Security for costs is a common law legal concept of application only in costs jurisdictions, and is an order sought from a court in litigation.

The general rule in costs jurisdiction is that "costs follow the event". In other words, the loser in legal proceedings must pay the legal costs of the successful party. Where a defendant has a reasonable apprehension that its legal costs will not be paid for by the plaintiff if the defendant is successful, the defendant can apply to the court for an order that the plaintiff provide security for costs.  Furthermore, the amount that is ordered by the Judge is in direct correlation to the strength or weakness of the plaintiff's case brought herewith. The weaker the probability of the plaintiff prevailing, the higher the security order.
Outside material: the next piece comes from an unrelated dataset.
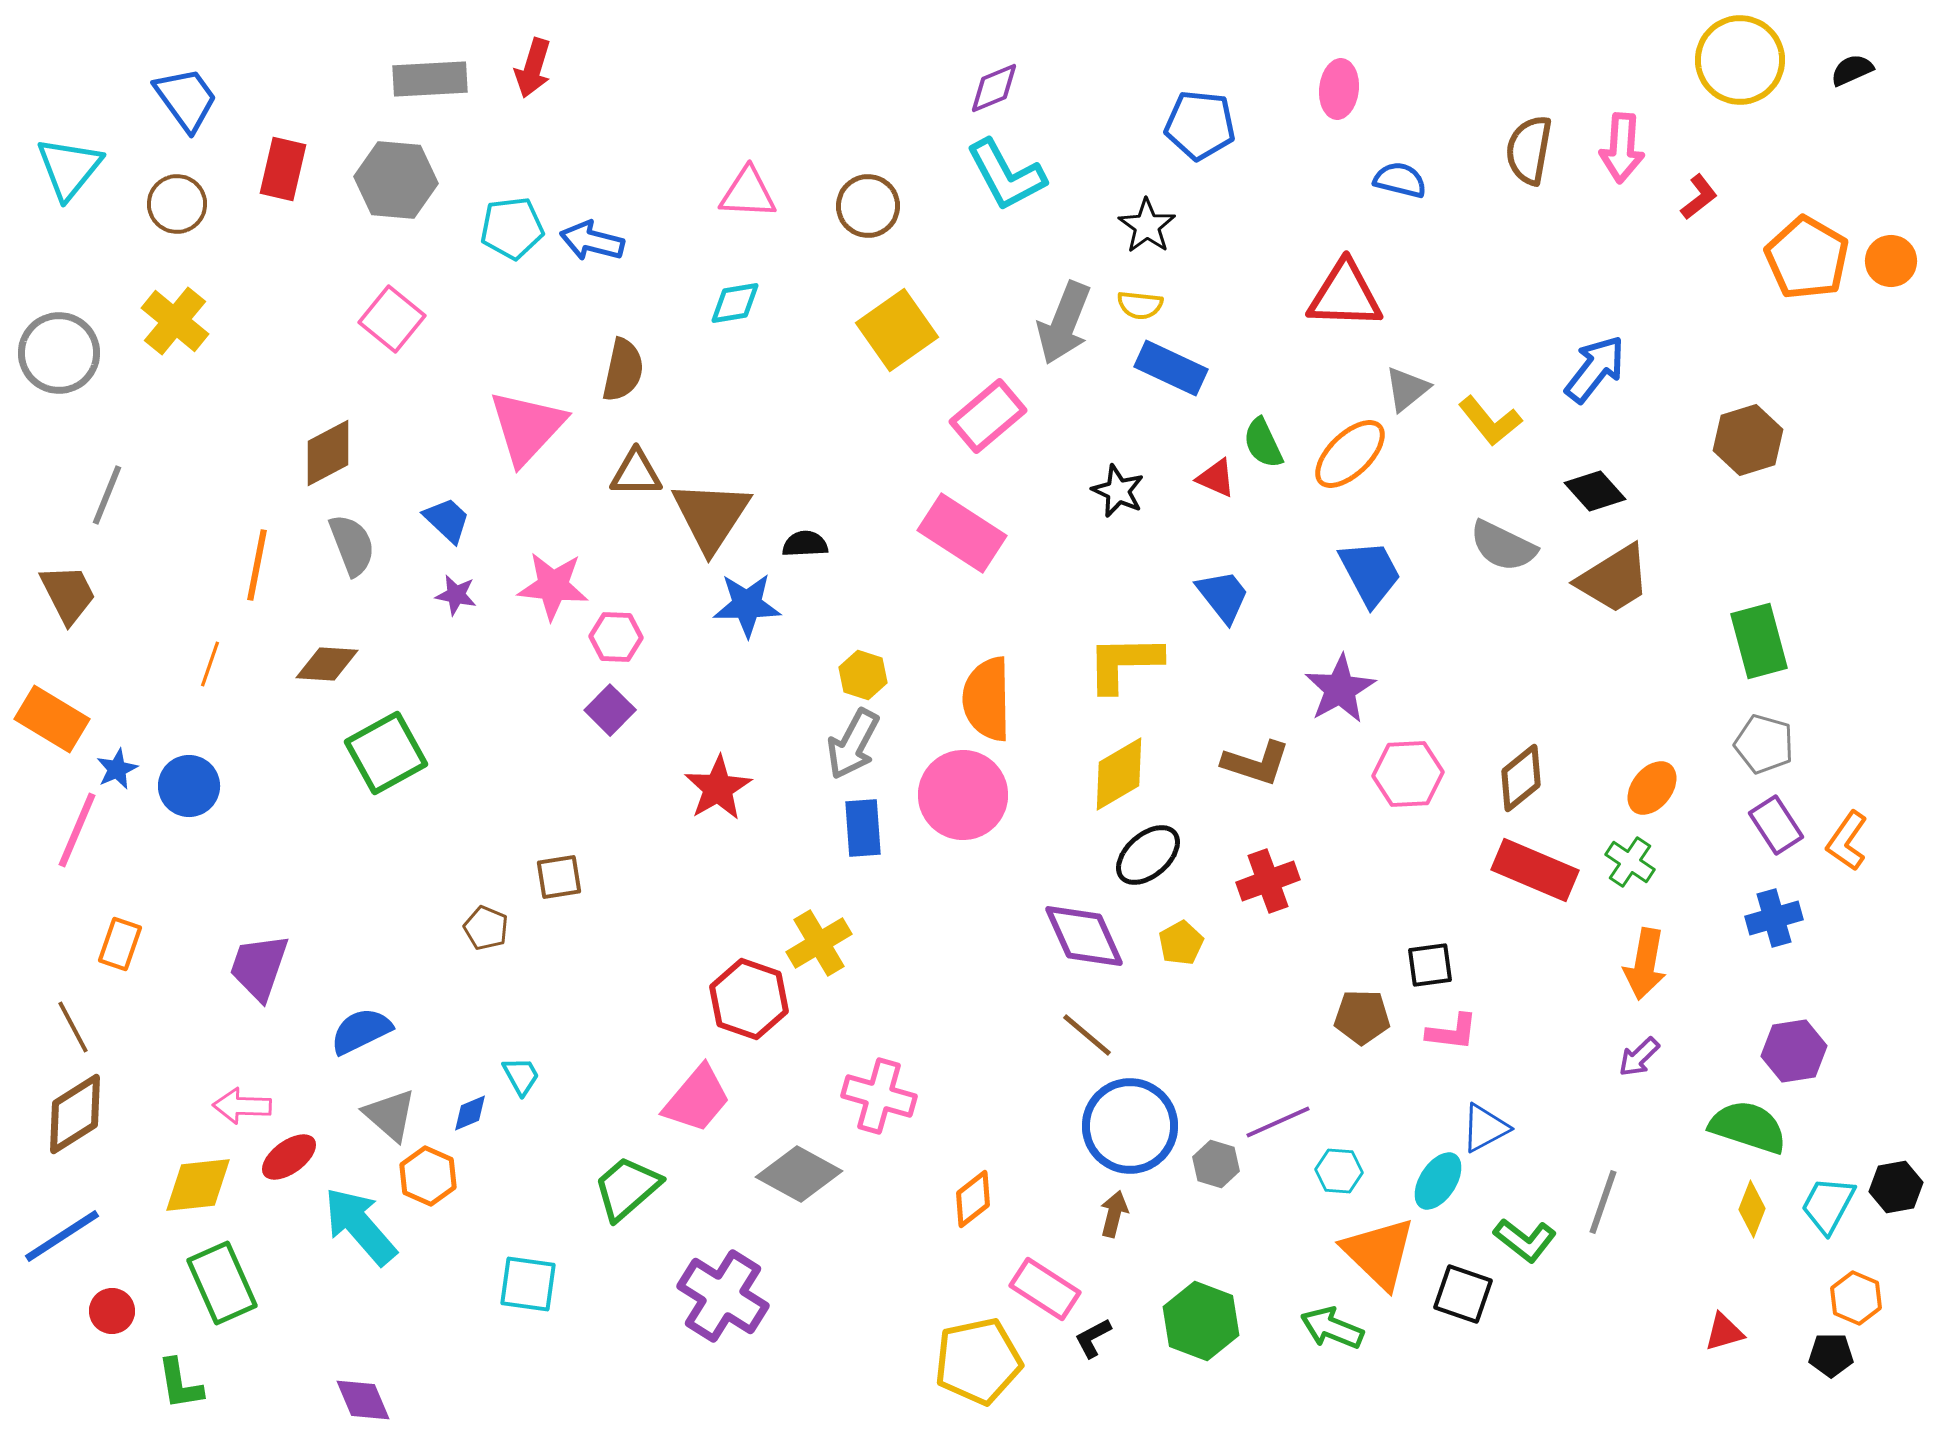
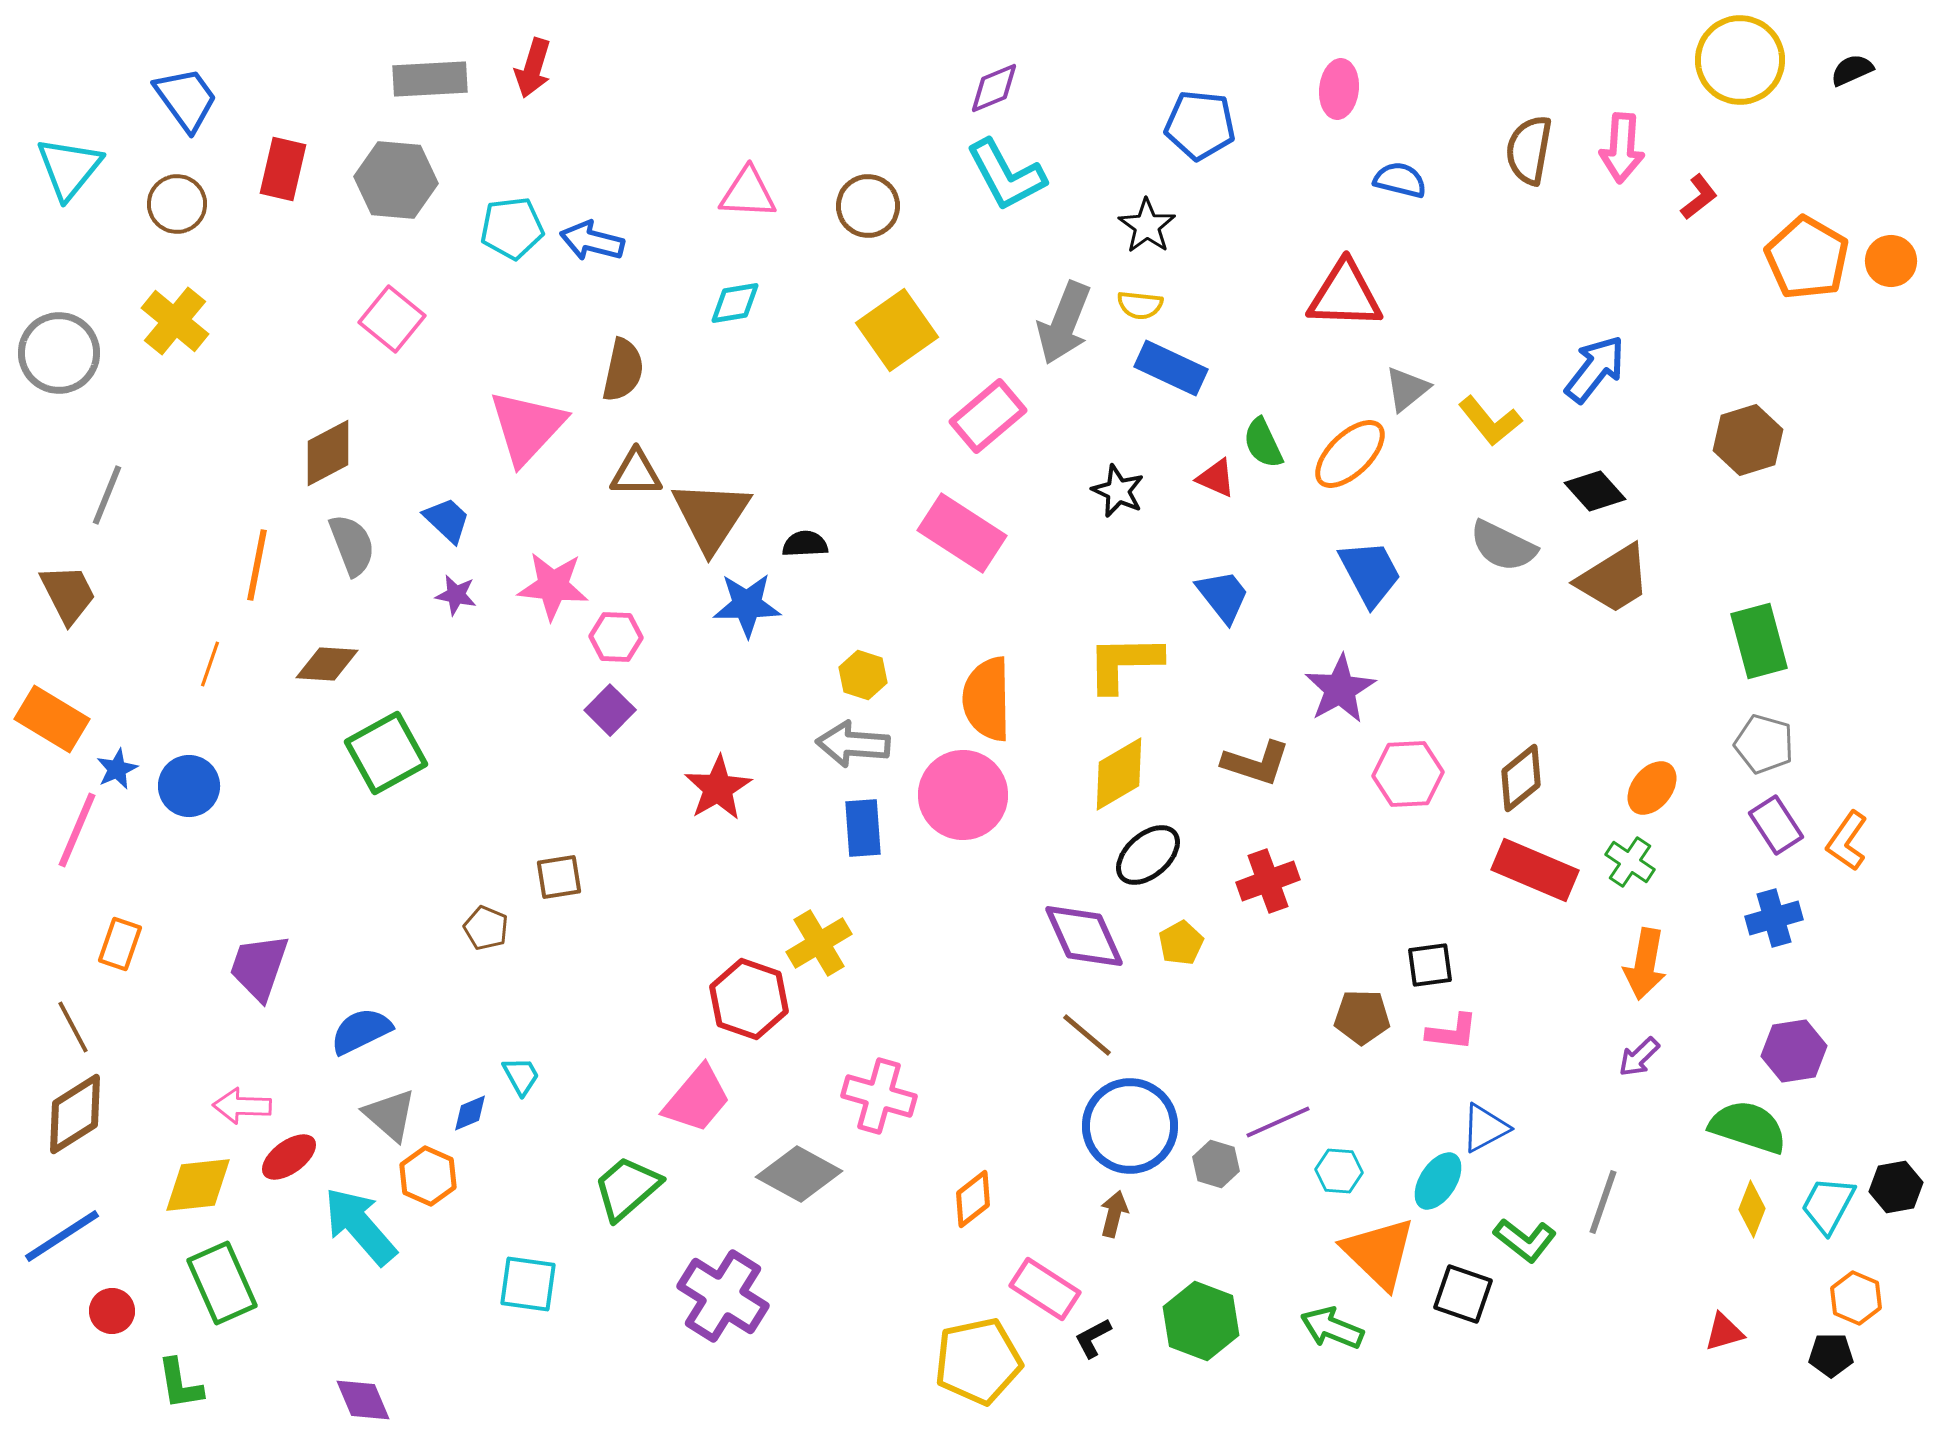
gray arrow at (853, 744): rotated 66 degrees clockwise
Typically a claimant will be outside the jurisdiction of the court: the law of security for costs recognises that orders of the court relating to payment of a party's legal costs can be very difficult to enforce in non-common law jurisdictions, and so will order security to be provided. Security can also be ordered where a plaintiff is insolvent, or prone to vexatious litigation.

Security is usually provided in the form of a bank cheque paid into the court, or held in a trust account operated jointly by both the plaintiff's and defendant's lawyers.

If the defendant is successful, the money can be applied against the costs order. If the claimant is successful, the security is returned to the claimant.

There are conditions that need to be satisfied for the court to grant security of costs. The first condition is if it is satisfied, having regard to all the circumstances of the case, that it is just to make such an order.